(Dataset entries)

* * * * *

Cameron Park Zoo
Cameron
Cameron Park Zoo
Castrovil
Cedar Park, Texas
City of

* * * * *

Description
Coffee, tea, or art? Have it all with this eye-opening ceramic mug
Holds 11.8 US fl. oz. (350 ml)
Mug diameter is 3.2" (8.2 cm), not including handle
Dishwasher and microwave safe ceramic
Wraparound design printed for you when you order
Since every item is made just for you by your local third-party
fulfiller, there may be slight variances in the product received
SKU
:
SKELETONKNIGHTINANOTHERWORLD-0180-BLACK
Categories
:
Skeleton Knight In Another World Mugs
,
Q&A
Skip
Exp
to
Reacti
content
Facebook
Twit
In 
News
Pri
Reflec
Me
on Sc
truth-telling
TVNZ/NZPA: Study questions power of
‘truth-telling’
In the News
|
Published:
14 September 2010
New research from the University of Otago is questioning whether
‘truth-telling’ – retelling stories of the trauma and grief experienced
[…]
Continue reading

* * * * *

** Your objective **
Would you print, exactly as written, every line above from the one holding "TVNZ/NZPA: Study questions power of" through the one holding "Continue reading", with both included and no other lines?

** Exercise answer **
TVNZ/NZPA: Study questions power of
‘truth-telling’
In the News
|
Published:
14 September 2010
New research from the University of Otago is questioning whether
‘truth-telling’ – retelling stories of the trauma and grief experienced
[…]
Continue reading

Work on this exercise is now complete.